Another reason buying from a bait shop might not work out for you is that they are used to selling small quantities of worms as bait. It is common to buy a dozen or multiples of a dozen worms at a time. You’ll need much more when you set up your worm bin, so buying from a bait shop could work out being expensive.

When buying compost worms, you need a much larger quantity, and it is normally cheaper to buy them by the pound. So, unless you don’t have any other option, buy your worms from a local worm farmer or from an online supplier.

Getting Worms from Friends or Family

Another way to get worms for composting is to talk to friends and family who already compost.

Their worm population will double approximately every 90 days. So, if you have friends and family who compost, it won’t take long for them to be in a position where they can harvest some worms for you.

They will more than likely be happy to give you the worms that you need to get started.

Where Can I Buy Red Wigglers?

When buying composting worms it is best to use their Latin name. The problem is that they may have different common names, depending on where you live. The same common name may even refer to different species in various locations. For instance, Red Wigglers are often also known as Redworm, Brandling worm, and Tiger worm. However, the names Red Worms and Tiger Worms normally refer to Lumbricus rebellus and Eisenia andreia respectively.
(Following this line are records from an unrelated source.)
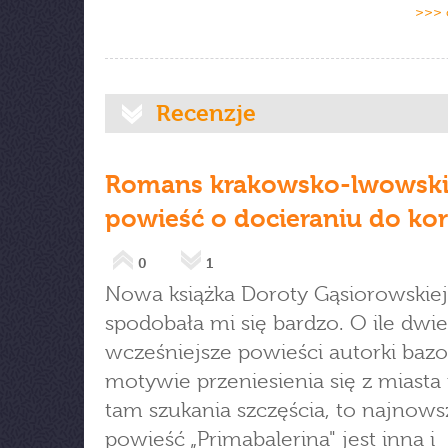
>>> 
Recenzje
Romans krakowsko-lwowski
powieść o docieraniu do kor
0
1
Nowa książka Doroty Gąsiorowskiej
spodobała mi się bardzo. O ile dwie
wcześniejsze powieści autorki baz
motywie przeniesienia się z miasta 
tam szukania szczęścia, to najnows
powieść „Primabalerina" jest inna i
When looking for Red Wigglers check that you are being offered Eisenia fetida. Although Eisenia andreia are about the same size and frequently mistaken for Red Wigglers.

Now that you know the Latin name you are looking for, check local suppliers or go online. One of the easiest ways to buy Red Wigglers is to get them from Amazon. You will find a few suppliers offering various quantities, including Uncle Jim’s Worm Farm, the USA’s number 1 supplier of composting worms.

How Much Do Red Wigglers Cost?

If you intend to buy your Red Wigglers from bait or tackle shops you’ll probably end up paying about $2 for dozen worms. But a dozen worms, even if they reproduce prolifically, will take a long time to grow your colony to a point where it can produce a significant amount of vermicompost.

You need about a pound or approximately 1,000 Red Wigglers to establish a wormery. So, you will pay about $83 for a pound of Red Wigglers from a tackle or bait shop.

A further complication is that some tackle shop staff may not know one species of worm from another. So, you could end up buying European or African Night Crawlers instead of Red Wigglers.

A better option is to buy your worms online. You will end up paying between $55 and $85 for a pound of Red Wigglers and you should get the worms you expect.